Eastwood is really playing to his base here. The three boys bond in Catholic high school. They ooh and aah over guns and play in the woods with toy semi-automatic rifles, but constantly run afoul of pudgy hall-pass teachers, principals, and coaches who don’t like their ornery independence. For no apparent reason except a few trips to the principal’s office, the government takes Skarlatos away from his loving single mom (Jenna Fischer) and gives the boy to a faceless dad. Years later, Stone — who was overweight — gets himself in tip-top shape on a dare from Sadler, but turns out to be a square peg in the Air Force’s round hole. When an active-shooter alarm sounds, he refuses his instructor’s order to hide under his desk and stands beside the classroom door, waiting to plunge a ballpoint pen into any invader.

Fortunately, Stone’s faith is individualist — and mighty. He prays fervently and often tells his friends that God has a purpose for him, that he will soon be not just called on but “catapulted” into something momentous. It’s a credit to Stone that he holds the screen even with all of his terrible lines. He has real weight. Skarlatos isn’t as fortunate and is also confined to perfunctory scenes in which he travels to Germany to visit the haunts of his grandfather, who once served there. Sadler isn’t in any branch of the armed forces and is shown sitting on a college-dorm bed pretending, unconvincingly, to be a student.

Much of The 15:17 to Paris turns out a travelogue, with lovely, postcard-worthy shots of the heroes in Rome and Venice. They drink and have an eye for women (Eastwood actually stoops to an up-skirt shot of a hostel receptionist), but they’re otherwise squeaky-clean — clean-cut American boys agog at the sights. But even at the movie’s slackest (and it gets very slack), you can discern Eastwood’s intent. These Americans abroad might seem insignificant against a backdrop of Western European history and culture. But they’ll prove to be all that stands between that civilization and dark forces of evil in dark sneakers from the dark East.
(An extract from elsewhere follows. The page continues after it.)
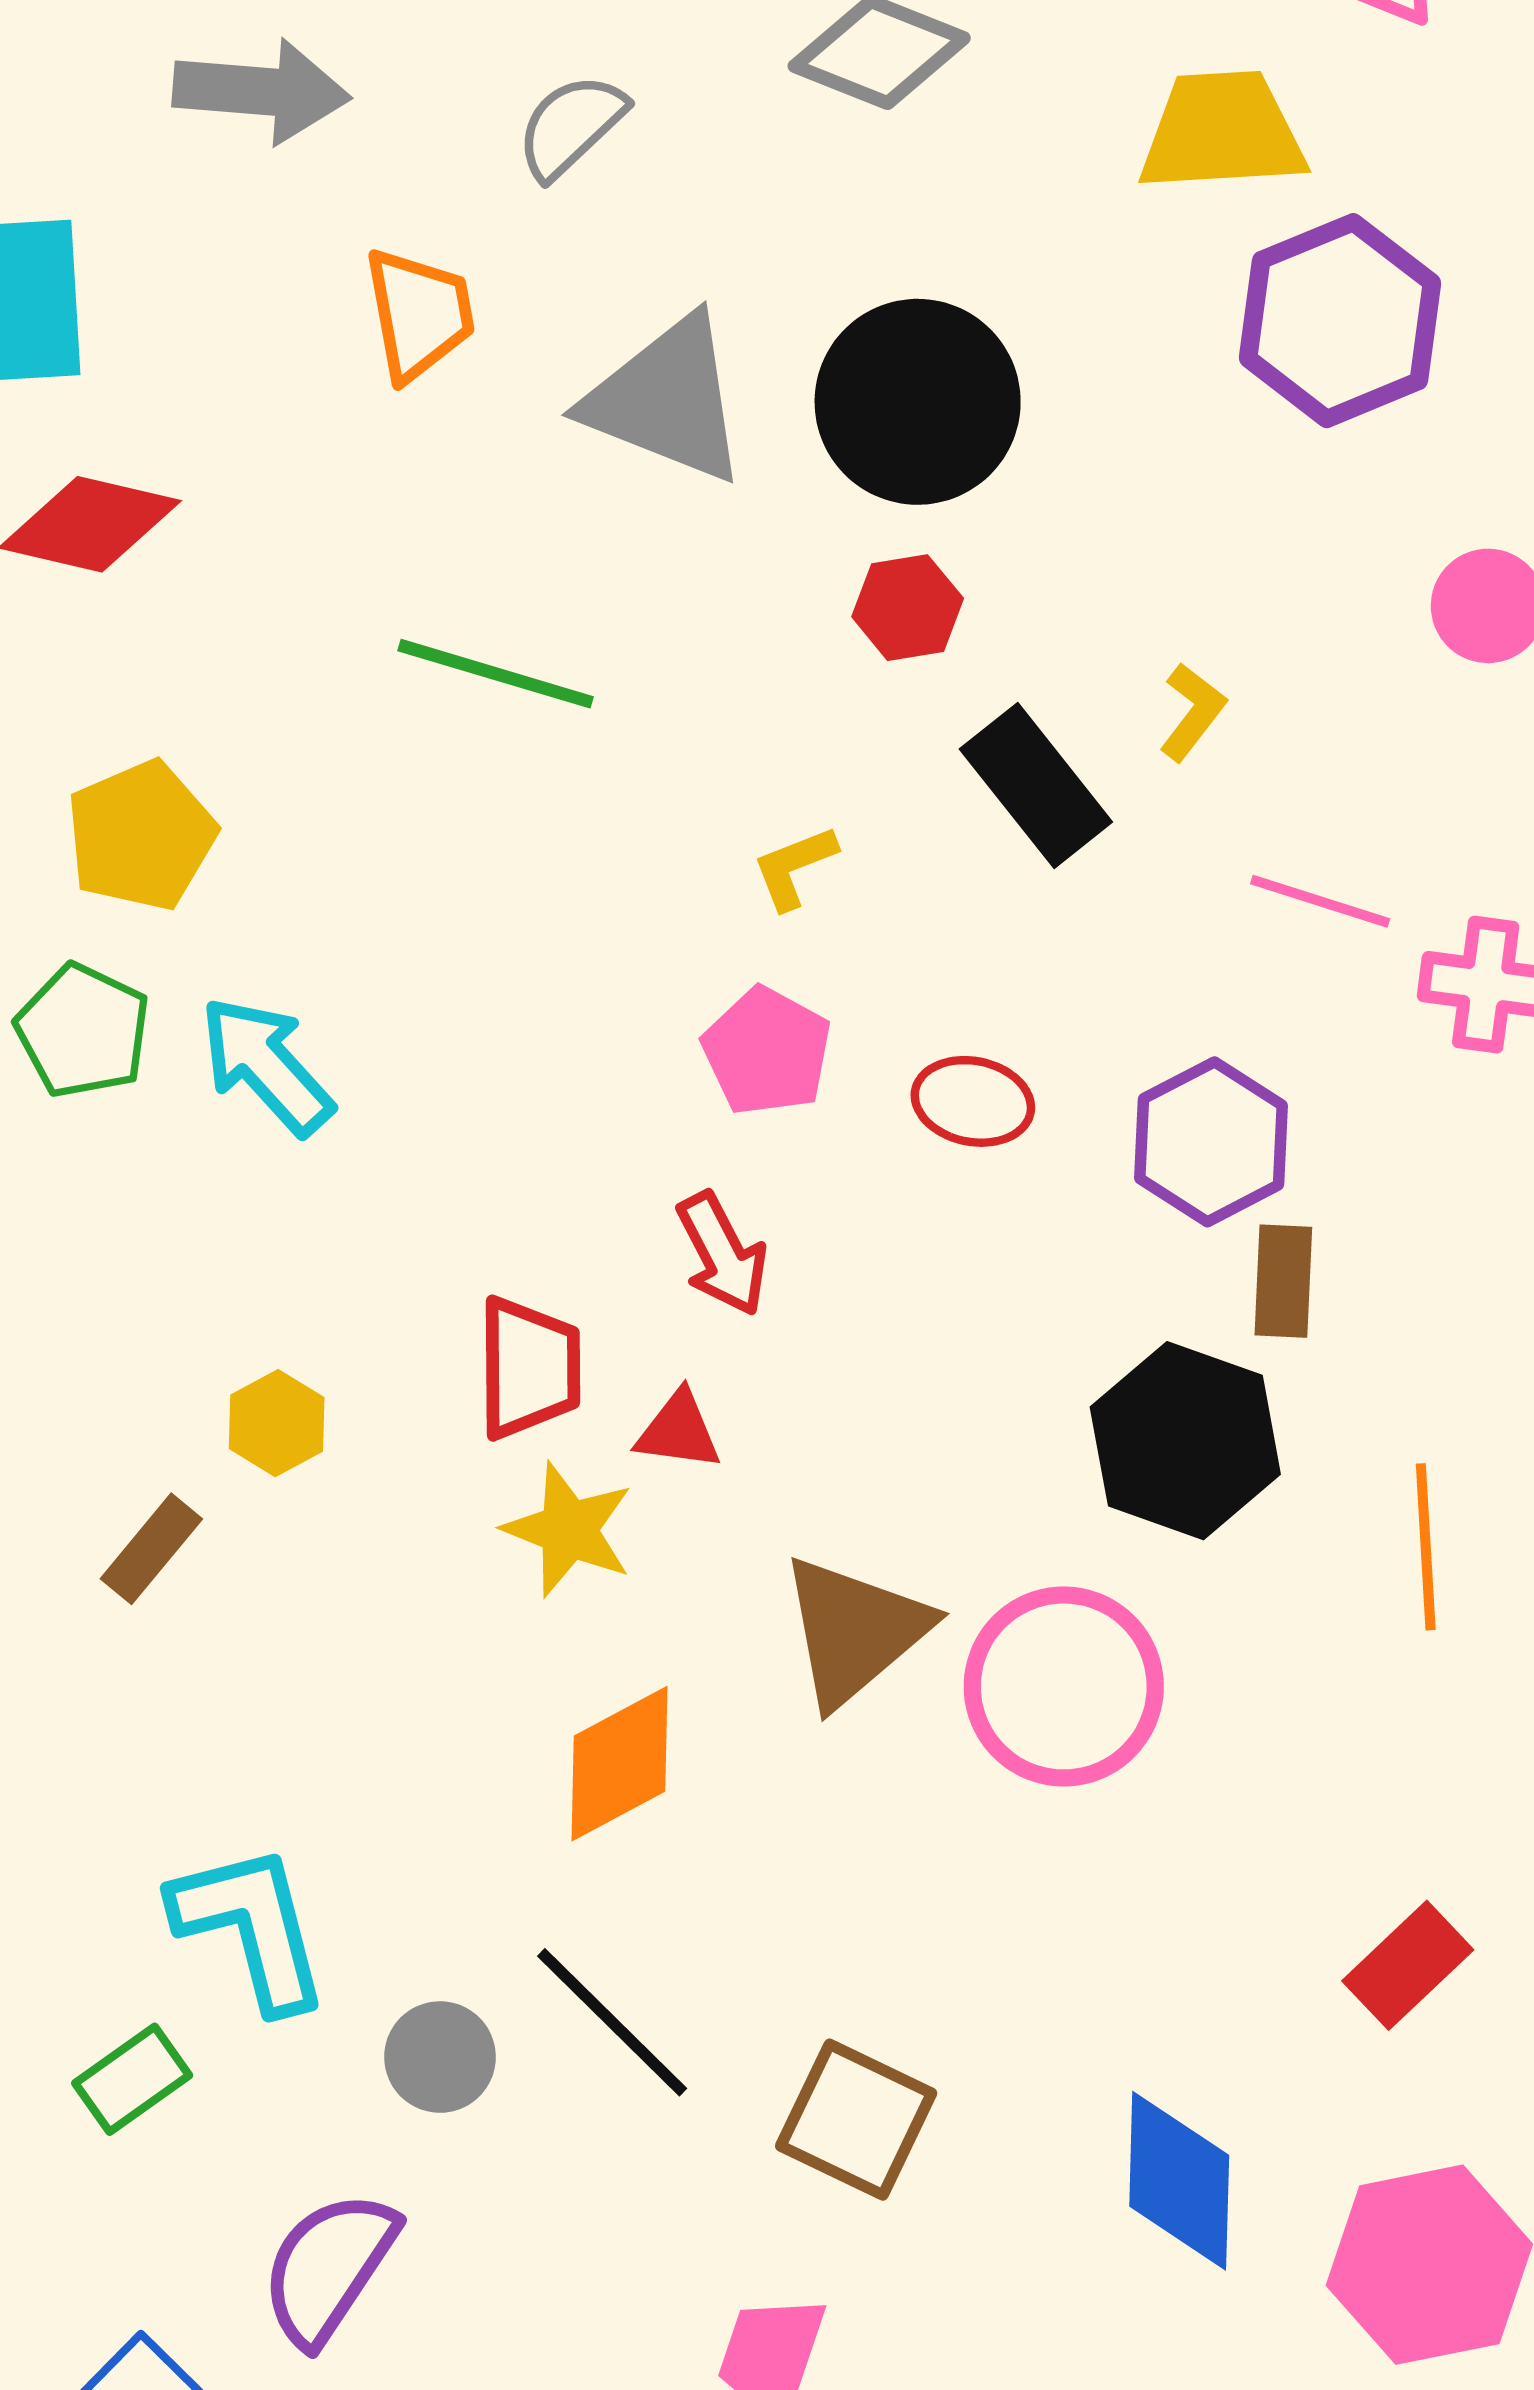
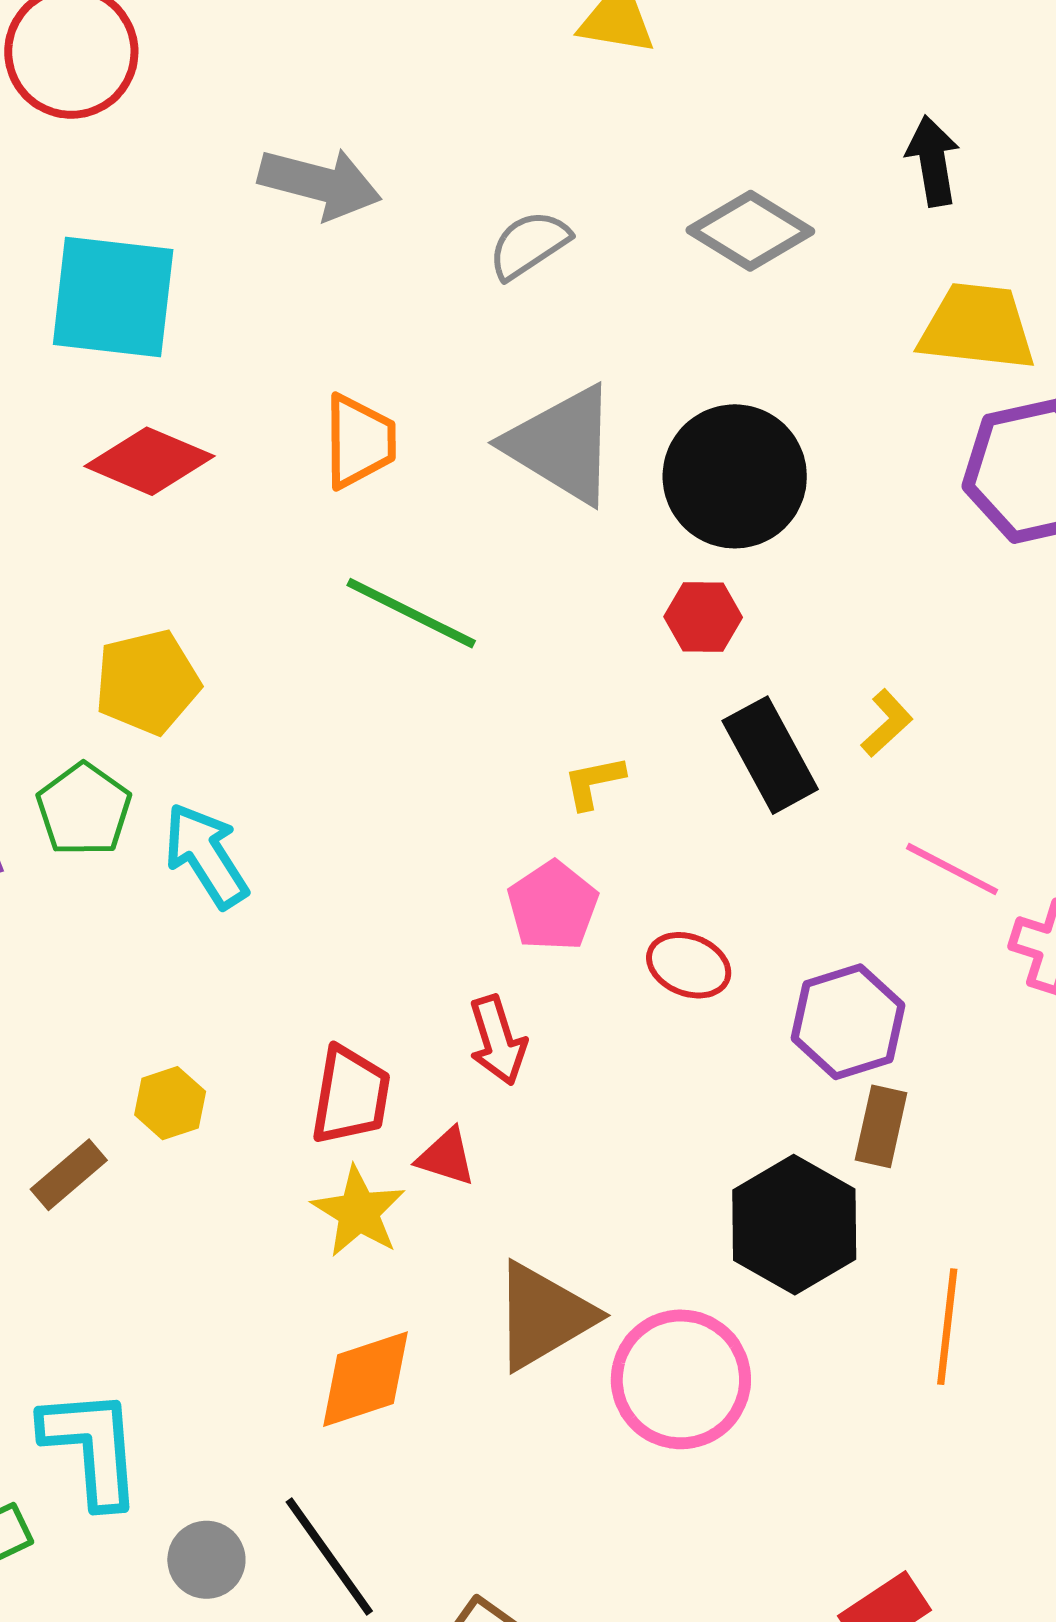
orange trapezoid: (419, 314) -> (359, 441), moved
In the train sequence, the film’s rickety construction comes together, and all my cavils fall away. There’s no music — just screams, shots, and the sounds of flesh being stabbed and pummeled. Badly wounded himself, his thumb nearly severed, Stone manages to stop a passenger shot in the neck from bleeding out, and Eastwood brings the camera close to show how precarious the man’s life is. Skarlatos moves through the cars with the terrorist’s gun — frightening the passengers but making sure there’s no one else aboard who poses a threat. We’re meant to think, If not them, who? — and I could talk your ear off about Eastwood’s ahistorical filmmaking, but in this case, he has a real story.

The final sequence of The 15:17 to Paris uses shots of the actual French Legion of Honor presentation. I’m sure I wasn’t alone in thinking I ought to stand up.